I have a numerical variable, call it "Blah". Blah is measured at various time intervals throughout the day and is an always increasing count. I want to find the difference between the first and last observation of Blah for each day and produce a table of the Total Amount of Increase of Blah per day.
Slightly more complicated is that if Blah is high enough, it will reset to a very low number. This always happens at the same (currently unknown) number and at maximum rate of once per day.
A few more details that might be important:
Blah is measured at different named locations as well. I would like a dataframe of day totals by location. :)
The time variable is in format "mm/dd/yyyy hh:mm:ss"
This is what I've come up with for a general outline. An issue I have is that I haven't worked with POSIXct objects much and don't know how to go about grabbing these values and making this happen.
A<-first value of Day
B<-last value of Day
C<-Maximum value of Blah from a day where reset happens (last value before reset)
For (each Day)
For (each Location)
If A < B
Then
DayTotal = B-A
Else
DayTotal = (C-A)+B
Edit:
I had some data here in the wrong format.

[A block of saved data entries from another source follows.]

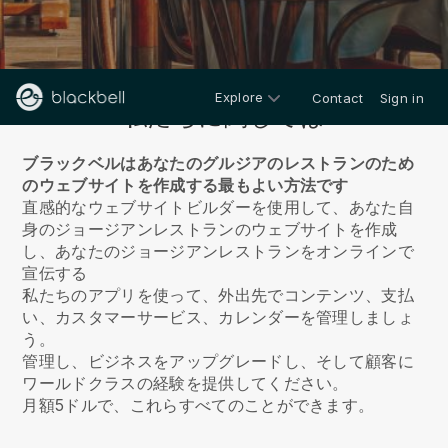
Explore
Contact
Sign in
私たちに関しては
ブラックベルはあなたのグルジアのレストランのため
のウェブサイトを作成する最もよい方法です
直感的なウェブサイトビルダーを使用して、あなた自
身のジョージアンレストランのウェブサイトを作成
し、あなたのジョージアンレストランをオンラインで
宣伝する
私たちのアプリを使って、外出先でコンテンツ、支払
い、カスタマーサービス、カレンダーを管理しましょ
う。
管理し、ビジネスをアップグレードし、そして顧客に
ワールドクラスの経験を提供してください。
月額5ドルで、これらすべてのことができます。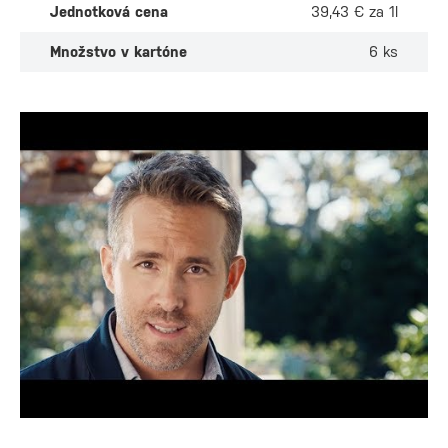
Jednotková cena
39,43 € za 1l
Množstvo v kartóne
6 ks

The below is the correct format.
Thank you in advance for the help!
-Michael
Also, on a day where Blah resets, A will always be more than B.
EDIT NUMBER 2
OMG I am a terrible person. The data actually looks like this
DESCRIPTION rawCount localDateTime
1 Arch Exit 33166 2014-05-23 07:55:05
2 Arch Exit 33167 2014-05-23 08:00:06
3 Arch Exit 33170 2014-05-23 08:10:06
4 Arch Exit 33173 2014-05-23 08:15:05
5 Arch Exit 33175 2014-05-23 08:20:05
6 Arch Exit 33178 2014-05-23 08:25:06
7 Northside 48073 2014-05-24 15:01:40
8 Northside 48119 2014-05-24 15:05:49
9 Northside 48167 2014-05-24 15:10:59
10 Northside 48237 2014-05-24 15:20:49
11 Northside 73 2014-05-24 15:25:59
12 Northside 350 2014-05-24 15:35:49
13 Northside 1430 2014-05-24 15:44:06
14 Northside 2554 2014-05-24 16:00:49
(supposing that the above data was complete per day) I would like the results to look like
DESCRIPTION totalCount Date
Arch Exit 12 2014-05-23
Northside 2718 2014-05-23
Another Edit
Ok so using the answer below I did the following which I think made it work.
rawDiff is an already existing variable (done in excel....yikes) and parse_date_time is a function from the Lubridridate package, "Full" is my data and "localdate" is the date variable I wanted.
blahblah<-with(Full, tapply(rawDiff, list(parse_date_time(Full$localDate, "mdy"), DESCRIPTION), function(x) {
sum(x[x>=0])}))
There was some weirdness with NA's that using a separate pre-made difference variable seemed to help. Also, when it reset the differences were negative so I just took the non-negative differences.